Ela acrescenta que, depois de Isadora desmaiar, os dois invasores estupraram a vítima e depois a levaram para a cama do quarto onde ela dormia com o filho. A partir daí, conforme a polícia, Diego teve a idéia de matar a mulher e decidiu colocar fogo no colchão. "Segundo o Diego, eles não viram a criança (deitada na cama) e a intenção deles era apenas matar a mãe, para encobrir o crime de estupro que eles cometeram", disse a delegada. Luiz Guilherme morreu carbonizado e Isadora sofreu queimaduras de 2º e 3º graus em 30% do corpo.

Além de buscar pelo segundo envolvido no crime, resta ainda descobrir se algum combustível foi usado pelos acusados para incendiar o quarto das vítimas. "Quem vai esclarecer melhor isso é a perícia (do Instituto de Criminalística), mas o Diego diz que apenas usou um fósforo.

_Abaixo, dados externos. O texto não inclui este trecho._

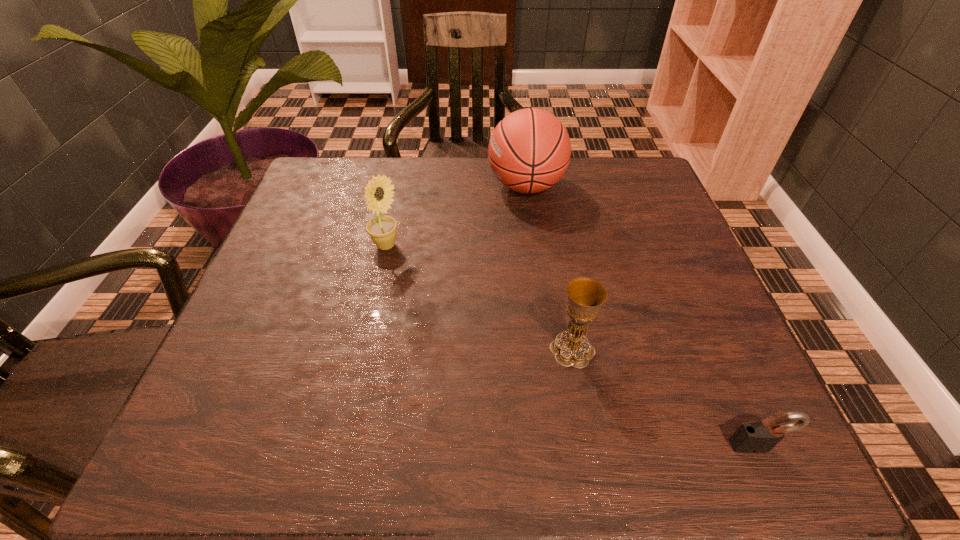 This screenshot has width=960, height=540. In the image, there is a desktop. In order to click on vacant region at the far right corner in this screenshot , I will do `click(653, 208)`.

This screenshot has height=540, width=960. Find the location of `free space between the farthest object and the third nearest object`. free space between the farthest object and the third nearest object is located at coordinates (456, 216).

O colchão e os lençóis podem ter pegado fogo rápido por serem de material mais inflamável, mas quem pode confirmar isso ou não é a perícia", ressalta Thereza, descartando a hipótese de crime premeditado. "Os fatos se desenrolaram na intenção dos acusados estuprarem a moça e eles decidiram cometer o crime na hora", pontuou.

Também foi descartada a hipótese de vingança, levantada na manhã seguinte ao crime por parentes de Isadora, os quais disseram à polícia que ela vinha sendo ameaçada pela esposa de um homem que tinha um romance com a vítima. Segundo a diretora do DHPP, não foi descoberta nenhuma relação entre a rixa e o incêndio. Diego, que já foi interno do Centro de Atendimento ao Menor (Cenam) e respondeu a processos por roubo, foi preso em São Cristóvão com um revólver calibre 38 e a quantia em dinheiro roubada da loja de construção. Ele está detido na 5ª DM (Cj. João Alves) e aguarda transferência para um presídio. O inquérito do caso deve ser concluído nos próximos dias.